Mayne and his team have designed their way down from that energy-giving roof, assembling all the necessary categories of space into a complex three-dimensional jigsaw puzzle. A twisting staircase, wide and bright enough to induce people to sit as well as walk, coils through a four-story atrium, as at the academic building Mayne designed for Cooper Union. A café and common area consume much of the ground floor. The design is still evolving: If Mayne is thinking of wrapping the building in his trademark veil of perforated steel, he hasn’t yet let on. For now, it’s a battleship-shaped building done in battleship gray, evoking not a loosey-goosey house of invention but a vessel crammed with tightly ordered compartments, an ark of discipline and routine.

For all its innovative aspirations, there’s something inert and forbidding about it. Mayne talks about the building as if he were not so much constructing it as carving out of a block of granite-hard givens. “There are layers of complexity that mold the architecture,” he says. “The program”—meaning the client’s needs—“will form the building.” This is a common architectural conceit: that the most eccentric design is really just the logical product of topography, gravity, budget, and the client’s needs. But there is no algorithm for good architecture; design emerges from a series of expressive choices. What Mayne expresses with his big, complicated-looking learning contraption is an attitude of mechanistic awe, not the wild optimism of a field with no visible frontier. Those Baroque curves and slits, those jutting overhangs and twisting walls hint at the intricacy of the problems being solved inside—which is another way of saying that Mayne makes everything look really hard.

The university of the future abuts the picturesque ruin of the nineteenth-century smallpox hospital, and, beyond that, a long-planned and only just completed monument to the idealism of another time: Four Freedoms Park, an FDR memorial designed almost 40 years ago by the great Louis Kahn. It’s a pensive place of sere abstractions and hard planes, and it shares a quiet grace with Kahn’s masterpiece, the Salk Institute in La Jolla, California. On the day I saw it, the blocks of pale granite harmonized with the pewter river, the lowering sky, the shoreline of piled stones, and the white-sided slab of the U.N. Secretariat building. It was a rhapsody in gray.

A broad staircase flanked by ramps climbs an artificial slope, headed for the open sky. Reach the top and the landscape sweeps down before you, a triangular, sloping lawn bordered by two converging rows of linden trees. At the far point, an oversize bronze head of Franklin Roosevelt gazes back at the island that bears his name. Beyond, at the island’s southern tip, is a square outdoor room enclosed on three sides by walls of granite, the blocks separated by inchwide slits, revealing narrow slices of cityscape.

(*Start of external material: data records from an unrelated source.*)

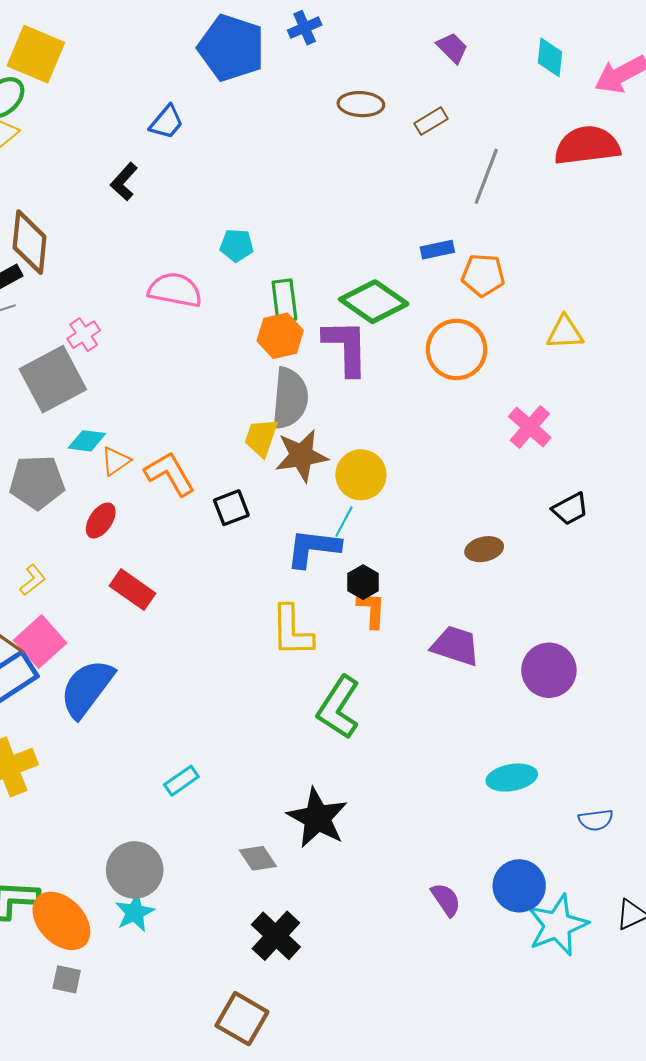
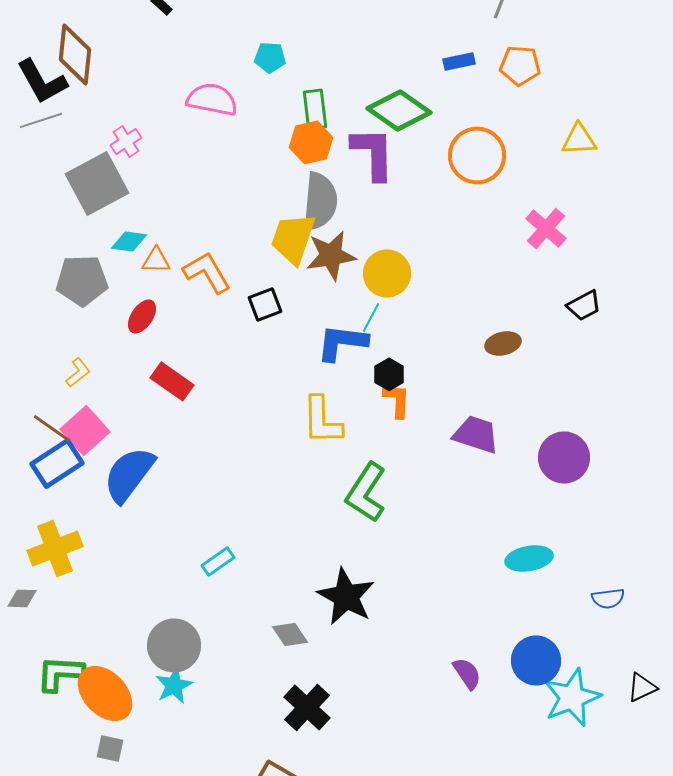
orange pentagon: (483, 275) -> (520, 65), moved
yellow trapezoid: (261, 438) -> (293, 238), size x1.4
orange triangle: (116, 461) -> (156, 260), turned 36

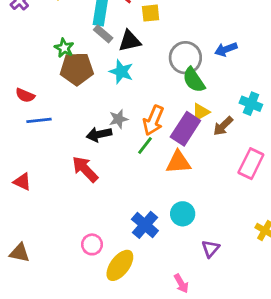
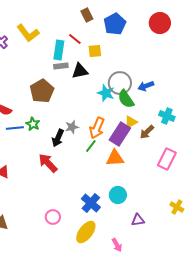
gray rectangle: (103, 34) -> (61, 66), turned -48
green star: (64, 48) -> (33, 124), moved
blue arrow: (226, 49) -> (146, 86), moved
brown pentagon: (77, 69) -> (42, 91), turned -30
cyan star: (121, 72) -> (106, 93), moved
black arrow: (99, 134) -> (58, 138), turned -54
purple triangle: (211, 249) -> (138, 220), turned 40
yellow ellipse: (120, 265) -> (86, 232), moved

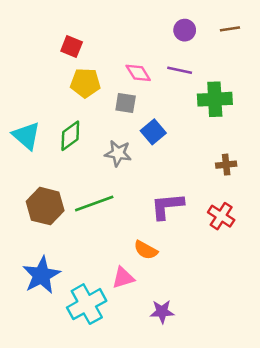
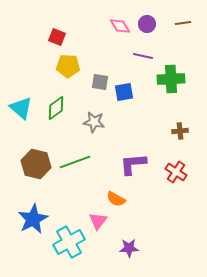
pink diamond: (138, 73) -> (120, 26), moved
blue square: (153, 132) -> (124, 92), moved, turned 30
pink triangle: (123, 278) -> (98, 221), turned -36

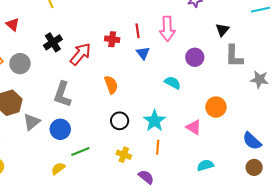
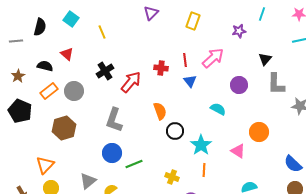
pink arrow: (167, 29) -> (213, 58), turned -130
black circle: (120, 121) -> (175, 131), moved
gray triangle: (32, 122) -> (88, 181), moved
green line: (80, 152) -> (134, 164), moved

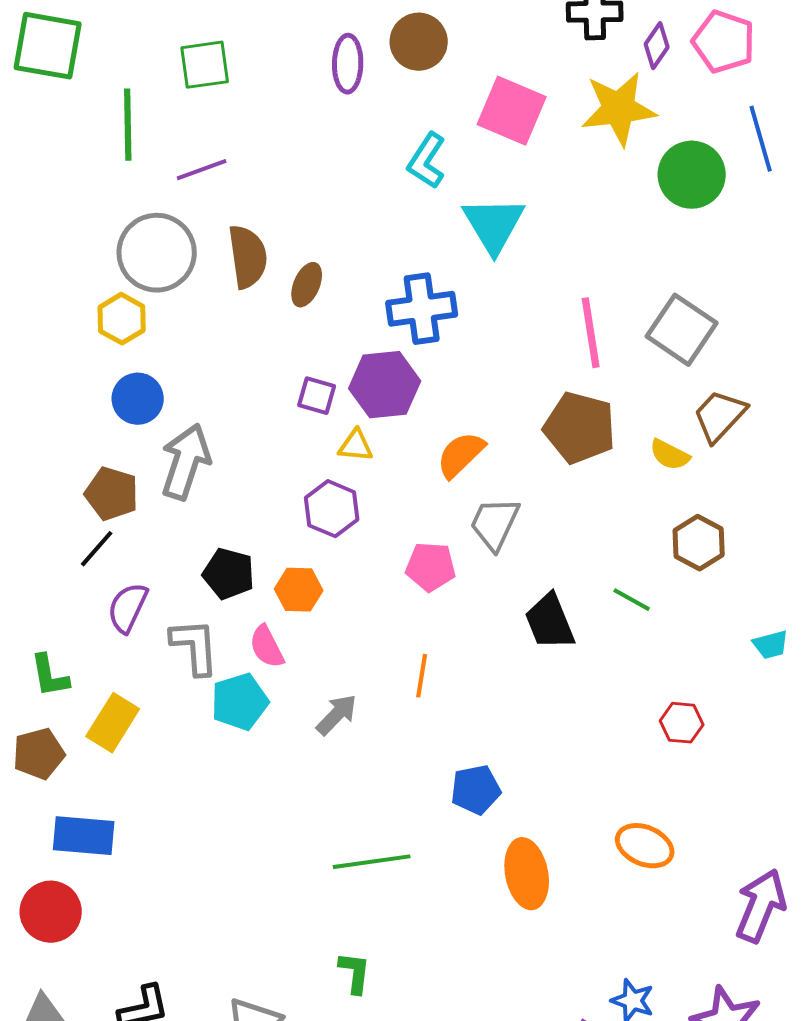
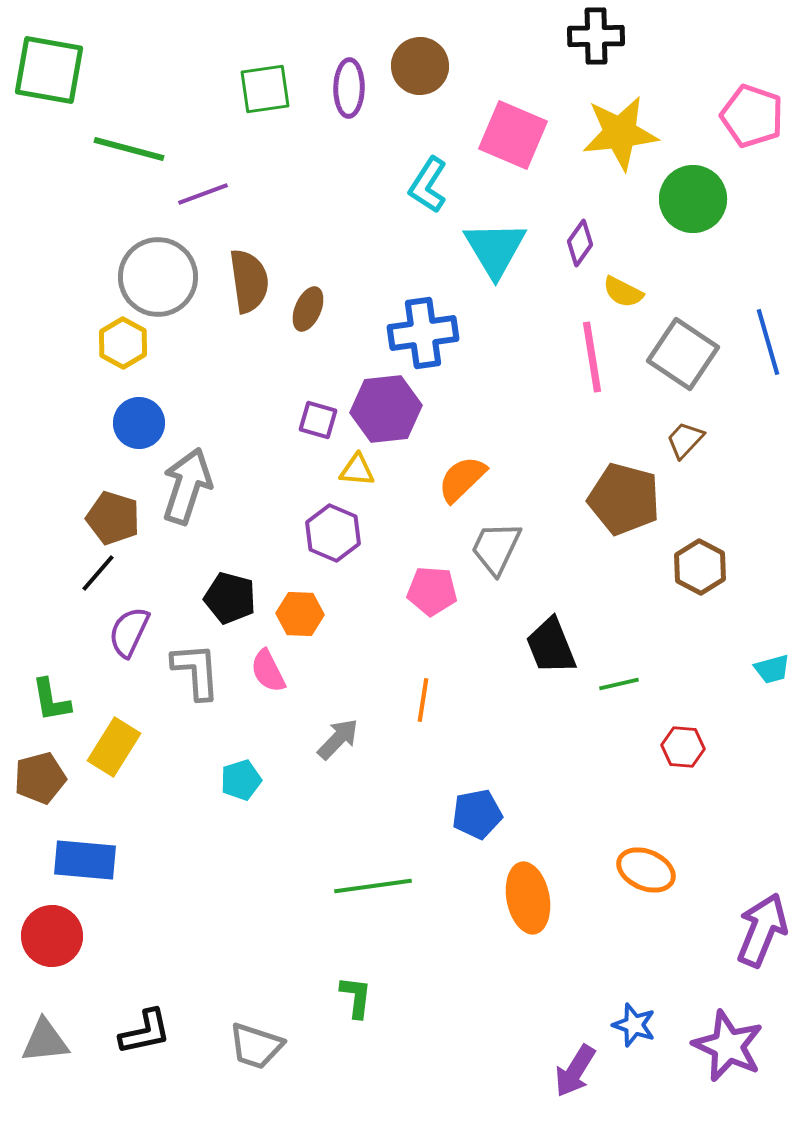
pink pentagon: (724, 42) -> (752, 116), moved
purple diamond: (657, 46) -> (580, 243), moved
green square: (205, 65) -> (265, 89), moved
green line: (128, 125) -> (129, 149), turned -74
blue line: (761, 139) -> (768, 342), moved
brown trapezoid: (720, 416) -> (685, 440), moved, size x0.7
brown pentagon: (580, 428) -> (624, 499), moved
yellow semicircle: (670, 455) -> (623, 292), moved
green line: (632, 600) -> (619, 684), moved, turned -42
cyan pentagon: (240, 702) -> (241, 780), moved, size x0.7

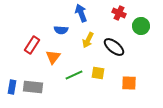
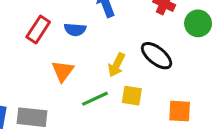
yellow arrow: (88, 40) -> (117, 65), moved
red rectangle: (32, 45) -> (38, 30), moved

The memorial is dedicated to the rights that Roosevelt articulated in a 1941 speech that’s carved into two tall stones: freedom of speech and worship, and freedom from want and fear. Yet Kahn’s design is not about freedom. Granite walls shelter and enclose, implacable symmetries guide the eye, gravel pathways prescribe an itinerary to a fixed point, the grass is trimmed with fanatical perfection, and the stone surfaces have an immaculate purity that even the tiniest smudge of spray paint will destroy. Inevitably, Four Freedoms Park will be a place of rules and prohibitions. Perhaps Roosevelt Island has a way of curbing the noblest intentions. Mayne and Kahn, both masters of their trade, came here and wound up undermining the very essence of what they mean to honor: the messy exuberance of the unchained mind.